I’m relatively new to CUDA programming so I assume this is due to something I’ve missed or misunderstood in the documentation.
In my image processing system, I invoke kernels repeatedly in a loop until clustering is accurate enough. In EmuDebug mode, GetLiklihoodValuesKernel below causes an ‘Access violation exception writing…’, it doesn’t enter the kernel at all so I presume there’s no point posting all of it’s code. This even fails with trivially small amounts of data so I can rule out running out of memory (I think this throws it’s own exception anyway).
Is it OK to use device memory pointers like I am doing?
In Debug mode, EMKernel is executed repeatedly, I presume because GetLiklihoodValuesKernel is not working properly.
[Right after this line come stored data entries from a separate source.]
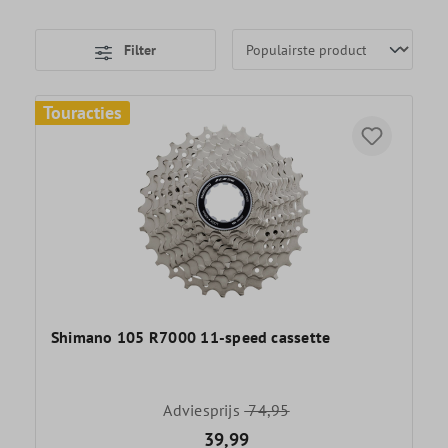
Filter
Touracties
Shimano 105 R7000 11-speed cassette
Adviesprijs
74,95
39,99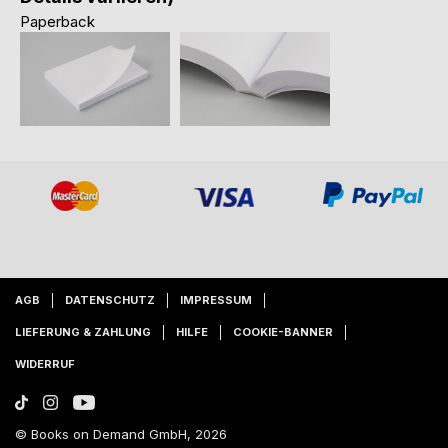
Paperback
AGB
DATENSCHUTZ
IMPRESSUM
LIEFERUNG & ZAHLUNG
HILFE
COOKIE-BANNER
WIDERRUF
© Books on Demand GmbH, 2026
CUDA_SAFE_CALL( cudaMalloc( (void **)&deviceInitialData, dataSize));
CUDA_SAFE_CALL( cudaMalloc( (void **)&dKProcessedData, CLUSTER_DATA_SIZE));
CUDA_SAFE_CALL( cudaMemcpy(deviceInitialData, hostInitialData, dataSize, cudaMemcpyHostToDevice) );
while (newTotalDistance < oldTotalDistance)
{
clustering<<<grid, threads>>>(
dKProcessedData,
deviceInitialData,
width,
height,
2,
cluster1,
cluster2,
first
);
CUDA_SAFE_CALL( cudaMemcpy(hostResultData, dKProcessedData, CLUSTER_DATA_SIZE, cudaMemcpyDeviceToHost) );
// use hostResultData to update cluster1 and cluster2 for each kernel iteration
}
CUDA_SAFE_CALL( cudaFree(dKProcessedData) );
CUT_CHECK_ERROR("kmeans clustering() execution failed\n");
emHostResult = (structExpectationReturn *)malloc(NUM_BLOCKS * sizeof(structExpectationReturn));
liklihoodHostResultData = (float *)malloc(NUM_BLOCKS);
CUDA_SAFE_CALL( cudaMalloc( (void **)&emDeviceResult, NUM_BLOCKS * sizeof(structExpectationReturn)));
do
{
EMKernel<<<grid, threads>>>(
deviceInitialData,
emDeviceResult,
initialComponentArray,
width,
height
);
CUDA_SAFE_CALL( cudaMemcpy(emHostResult, emDeviceResult, CLUSTER_DATA_SIZE, cudaMemcpyDeviceToHost) );
// use emHostResult to update cluster1 and cluster2 for each kernel iteration
CUDA_SAFE_CALL( cudaMalloc( (void **)&liklihoodDeviceData, NUM_BLOCKS * sizeof(float)));
// secondary kernel to get an accuracy value
GetLiklihoodValuesKernel<<<grid, threads>>>(
deviceInitialData,
liklihoodDeviceData,
initialComponentArray,
width,
height
);
CUDA_SAFE_CALL( cudaMemcpy(liklihoodHostResultData, liklihoodDeviceData, NUM_BLOCKS * sizeof(float), cudaMemcpyDeviceToHost) );
// use liklihoodHostResultData to find newLiklihoodValue each time
}
while(abs(oldLiklihoodValue / newLiklihoodValue - 1) > 0.001);
The signature of the kernel and it’s shared data is
__global__ void GetLiklihoodValuesKernel(
float *d_Data,
float *totals,
componentArrays compArrays,
int dataW,
int dataH
)
{
float blockTotal;
__shared__ float pixelTotals[blockSize];
This is probably something something quite simple but I’ve spent hours looking at and just can’t see what’s happening. Any ideas greatly appreciated.